• **EXERCISE BRIEF**: The listing below should be printed exactly, every line of it. Skip the pictures.

• **RECORDED DATA**:

*** Begin section ***

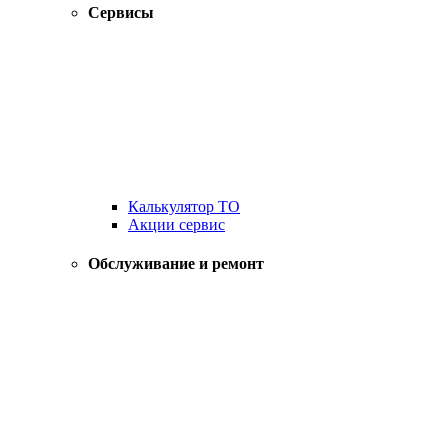
Сервисы
Калькулятор ТО
Акции сервис
Обслуживание и ремонт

*** End section ***

• **SOLUTION TO THE EXERCISE**:
Сервисы
Калькулятор ТО
Акции сервис
Обслуживание и ремонт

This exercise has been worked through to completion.